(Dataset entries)
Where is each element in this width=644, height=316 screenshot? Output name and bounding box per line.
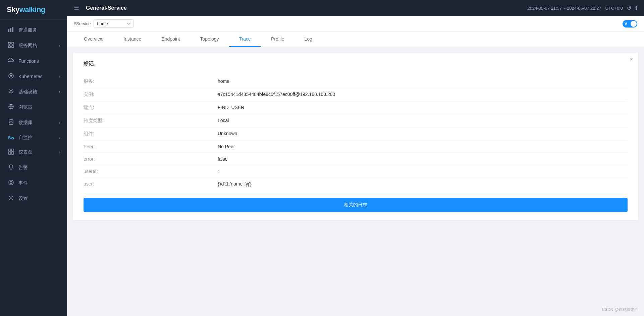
svg-rect-5 (8, 46, 10, 48)
infra-icon (8, 88, 14, 96)
dashboard-icon (8, 149, 14, 156)
topbar: ☰ General-Service 2024-05-07 21:57 ~ 202… (67, 0, 644, 16)
sidebar-item-event[interactable]: 事件 (0, 175, 67, 191)
bell-icon (8, 164, 14, 171)
tab-log[interactable]: Log (294, 32, 322, 47)
svg-rect-12 (8, 149, 11, 151)
chevron-down-icon: › (59, 150, 60, 155)
tab-topology[interactable]: Topology (190, 32, 229, 47)
sidebar: Skywalking 普通服务 服务网格 › Functions (0, 0, 67, 316)
toggle-switch[interactable]: V (623, 20, 637, 28)
logo-text: Skywalking (7, 5, 45, 14)
toggle-knob (631, 21, 637, 27)
card-section-title: 标记. (84, 61, 628, 67)
close-icon[interactable]: × (630, 57, 633, 62)
tag-key: 端点: (84, 105, 218, 111)
sidebar-item-label: Kubernetes (18, 74, 55, 79)
tab-instance[interactable]: Instance (113, 32, 151, 47)
sidebar-item-label: 普通服务 (18, 27, 60, 33)
chevron-down-icon: › (59, 135, 60, 140)
svg-rect-1 (10, 28, 11, 32)
sidebar-item-service-mesh[interactable]: 服务网格 › (0, 38, 67, 53)
info-icon[interactable]: ℹ (635, 5, 637, 11)
tag-key: 服务: (84, 78, 218, 85)
event-icon (8, 179, 14, 187)
chevron-down-icon: › (59, 74, 60, 79)
tab-profile[interactable]: Profile (261, 32, 294, 47)
sidebar-item-browser[interactable]: 浏览器 (0, 100, 67, 115)
time-range: 2024-05-07 21:57 ~ 2024-05-07 22:27 (528, 6, 601, 11)
tag-value: a7c15441d4354484bfe9c5f157ec00ff@192.168… (218, 92, 335, 98)
svg-point-16 (9, 180, 13, 185)
sidebar-item-alert[interactable]: 告警 (0, 160, 67, 175)
tag-key: user: (84, 181, 218, 187)
tag-value: Unknown (218, 131, 237, 137)
timezone: UTC+0:0 (605, 6, 623, 11)
svg-rect-6 (12, 46, 14, 48)
svg-rect-0 (8, 29, 9, 32)
tag-value: 1 (218, 169, 220, 174)
tag-key: 实例: (84, 92, 218, 98)
tag-key: Peer: (84, 144, 218, 149)
tag-value: false (218, 156, 228, 162)
tag-key: 跨度类型: (84, 118, 218, 124)
kubernetes-icon (8, 73, 14, 80)
sidebar-item-database[interactable]: 数据库 › (0, 115, 67, 130)
svg-point-11 (9, 120, 13, 121)
tab-endpoint[interactable]: Endpoint (151, 32, 190, 47)
mesh-icon (8, 42, 14, 49)
sidebar-item-functions[interactable]: Functions (0, 53, 67, 69)
chevron-down-icon: › (59, 90, 60, 94)
sidebar-item-normal-service[interactable]: 普通服务 (0, 22, 67, 38)
tag-key: 组件: (84, 131, 218, 137)
tag-table: 服务: home 实例: a7c15441d4354484bfe9c5f157e… (84, 75, 628, 190)
table-row: 实例: a7c15441d4354484bfe9c5f157ec00ff@192… (84, 88, 628, 101)
tag-value: FIND_USER (218, 105, 244, 111)
page-title: General-Service (86, 5, 524, 11)
toggle-area: V (623, 20, 637, 28)
tab-overview[interactable]: Overview (74, 32, 113, 47)
sidebar-item-label: 数据库 (18, 120, 55, 126)
tab-trace[interactable]: Trace (229, 32, 261, 47)
refresh-icon[interactable]: ↺ (627, 5, 631, 11)
table-row: error: false (84, 153, 628, 165)
tag-key: error: (84, 156, 218, 162)
chevron-down-icon: › (59, 120, 60, 125)
sidebar-item-dashboard[interactable]: 仪表盘 › (0, 145, 67, 160)
svg-point-17 (10, 181, 12, 183)
sidebar-item-label: Functions (18, 58, 60, 64)
service-select[interactable]: home (94, 19, 134, 28)
content-area: × 标记. 服务: home 实例: a7c15441d4354484bfe9c… (67, 47, 644, 316)
tag-value: Local (218, 118, 229, 124)
sidebar-item-label: 仪表盘 (18, 149, 55, 155)
sidebar-item-label: 设置 (18, 196, 60, 202)
menu-icon[interactable]: ☰ (74, 4, 79, 12)
service-bar: $Service home V (67, 16, 644, 32)
logo: Skywalking (0, 0, 67, 20)
related-logs-button[interactable]: 相关的日志 (84, 198, 628, 212)
toggle-label: V (625, 21, 627, 26)
svg-point-18 (10, 197, 12, 199)
globe-icon (8, 104, 14, 111)
tag-key: userId: (84, 169, 218, 174)
svg-point-8 (10, 75, 12, 77)
table-row: 服务: home (84, 75, 628, 88)
sidebar-item-infra[interactable]: 基础设施 › (0, 84, 67, 100)
sidebar-item-label: 服务网格 (18, 43, 55, 49)
svg-rect-15 (11, 152, 14, 154)
sidebar-item-label: 浏览器 (18, 104, 60, 110)
sidebar-item-self-monitor[interactable]: Sw 自监控 › (0, 130, 67, 145)
table-row: 组件: Unknown (84, 127, 628, 141)
sidebar-item-settings[interactable]: 设置 (0, 191, 67, 206)
table-row: 端点: FIND_USER (84, 101, 628, 114)
cloud-icon (8, 57, 14, 65)
sw-icon: Sw (8, 135, 14, 140)
svg-rect-13 (11, 149, 14, 151)
sidebar-item-label: 事件 (18, 180, 60, 186)
tabs-bar: Overview Instance Endpoint Topology Trac… (67, 32, 644, 47)
sidebar-item-label: 自监控 (18, 135, 55, 141)
tag-value: No Peer (218, 144, 235, 149)
sidebar-item-label: 基础设施 (18, 89, 55, 95)
detail-card: × 标记. 服务: home 实例: a7c15441d4354484bfe9c… (72, 52, 639, 220)
sidebar-item-kubernetes[interactable]: Kubernetes › (0, 69, 67, 84)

**Work instruction**:
Repeat every entry above exactly; images stay out of the copy.

**Expected answer**:
Where is each element in this width=644, height=316 screenshot? Output name and bounding box per line.
svg-rect-5 (8, 46, 10, 48)
infra-icon (8, 88, 14, 96)
dashboard-icon (8, 149, 14, 156)
topbar: ☰ General-Service 2024-05-07 21:57 ~ 202… (67, 0, 644, 16)
sidebar-item-event[interactable]: 事件 (0, 175, 67, 191)
bell-icon (8, 164, 14, 171)
tab-log[interactable]: Log (294, 32, 322, 47)
svg-rect-12 (8, 149, 11, 151)
chevron-down-icon: › (59, 150, 60, 155)
tab-topology[interactable]: Topology (190, 32, 229, 47)
sidebar: Skywalking 普通服务 服务网格 › Functions (0, 0, 67, 316)
toggle-switch[interactable]: V (623, 20, 637, 28)
logo-text: Skywalking (7, 5, 45, 14)
toggle-knob (631, 21, 637, 27)
card-section-title: 标记. (84, 61, 628, 67)
close-icon[interactable]: × (630, 57, 633, 62)
tag-key: 端点: (84, 105, 218, 111)
sidebar-item-label: Kubernetes (18, 74, 55, 79)
tab-instance[interactable]: Instance (113, 32, 151, 47)
sidebar-item-label: 普通服务 (18, 27, 60, 33)
chevron-down-icon: › (59, 135, 60, 140)
svg-rect-1 (10, 28, 11, 32)
sidebar-item-service-mesh[interactable]: 服务网格 › (0, 38, 67, 53)
info-icon[interactable]: ℹ (635, 5, 637, 11)
tag-key: 服务: (84, 78, 218, 85)
event-icon (8, 179, 14, 187)
chevron-down-icon: › (59, 74, 60, 79)
tab-profile[interactable]: Profile (261, 32, 294, 47)
sidebar-item-browser[interactable]: 浏览器 (0, 100, 67, 115)
time-range: 2024-05-07 21:57 ~ 2024-05-07 22:27 (528, 6, 601, 11)
tag-value: a7c15441d4354484bfe9c5f157ec00ff@192.168… (218, 92, 335, 98)
svg-point-16 (9, 180, 13, 185)
sidebar-item-alert[interactable]: 告警 (0, 160, 67, 175)
tag-key: user: (84, 181, 218, 187)
tag-value: Unknown (218, 131, 237, 137)
timezone: UTC+0:0 (605, 6, 623, 11)
svg-rect-6 (12, 46, 14, 48)
svg-rect-0 (8, 29, 9, 32)
tag-value: 1 (218, 169, 220, 174)
tag-key: 实例: (84, 92, 218, 98)
tag-key: Peer: (84, 144, 218, 149)
tag-value: false (218, 156, 228, 162)
tag-key: 跨度类型: (84, 118, 218, 124)
kubernetes-icon (8, 73, 14, 80)
sidebar-item-database[interactable]: 数据库 › (0, 115, 67, 130)
svg-point-11 (9, 120, 13, 121)
tab-endpoint[interactable]: Endpoint (151, 32, 190, 47)
mesh-icon (8, 42, 14, 49)
sidebar-item-functions[interactable]: Functions (0, 53, 67, 69)
chevron-down-icon: › (59, 90, 60, 94)
sidebar-item-normal-service[interactable]: 普通服务 (0, 22, 67, 38)
tag-key: 组件: (84, 131, 218, 137)
tag-table: 服务: home 实例: a7c15441d4354484bfe9c5f157e… (84, 75, 628, 190)
table-row: 实例: a7c15441d4354484bfe9c5f157ec00ff@192… (84, 88, 628, 101)
tag-value: FIND_USER (218, 105, 244, 111)
page-title: General-Service (86, 5, 524, 11)
toggle-area: V (623, 20, 637, 28)
tab-overview[interactable]: Overview (74, 32, 113, 47)
sidebar-item-label: 数据库 (18, 120, 55, 126)
tab-trace[interactable]: Trace (229, 32, 261, 47)
refresh-icon[interactable]: ↺ (627, 5, 631, 11)
table-row: error: false (84, 153, 628, 165)
tag-key: error: (84, 156, 218, 162)
chevron-down-icon: › (59, 120, 60, 125)
sidebar-item-dashboard[interactable]: 仪表盘 › (0, 145, 67, 160)
svg-point-17 (10, 181, 12, 183)
sidebar-item-label: Functions (18, 58, 60, 64)
service-select[interactable]: home (94, 19, 134, 28)
content-area: × 标记. 服务: home 实例: a7c15441d4354484bfe9c… (67, 47, 644, 316)
tag-value: Local (218, 118, 229, 124)
sidebar-item-label: 仪表盘 (18, 149, 55, 155)
sidebar-item-label: 设置 (18, 196, 60, 202)
menu-icon[interactable]: ☰ (74, 4, 79, 12)
service-bar: $Service home V (67, 16, 644, 32)
logo: Skywalking (0, 0, 67, 20)
related-logs-button[interactable]: 相关的日志 (84, 198, 628, 212)
toggle-label: V (625, 21, 627, 26)
svg-point-18 (10, 197, 12, 199)
globe-icon (8, 104, 14, 111)
tag-key: userId: (84, 169, 218, 174)
svg-point-8 (10, 75, 12, 77)
table-row: 服务: home (84, 75, 628, 88)
sidebar-item-infra[interactable]: 基础设施 › (0, 84, 67, 100)
sidebar-item-label: 服务网格 (18, 43, 55, 49)
svg-rect-15 (11, 152, 14, 154)
sidebar-item-label: 浏览器 (18, 104, 60, 110)
sidebar-item-self-monitor[interactable]: Sw 自监控 › (0, 130, 67, 145)
table-row: 组件: Unknown (84, 127, 628, 141)
sidebar-item-settings[interactable]: 设置 (0, 191, 67, 206)
table-row: 端点: FIND_USER (84, 101, 628, 114)
cloud-icon (8, 57, 14, 65)
sw-icon: Sw (8, 135, 14, 140)
svg-rect-13 (11, 149, 14, 151)
sidebar-item-label: 事件 (18, 180, 60, 186)
tabs-bar: Overview Instance Endpoint Topology Trac… (67, 32, 644, 47)
sidebar-item-label: 自监控 (18, 135, 55, 141)
tag-value: No Peer (218, 144, 235, 149)
sidebar-item-label: 基础设施 (18, 89, 55, 95)
detail-card: × 标记. 服务: home 实例: a7c15441d4354484bfe9c… (72, 52, 639, 220)
sidebar-item-kubernetes[interactable]: Kubernetes › (0, 69, 67, 84)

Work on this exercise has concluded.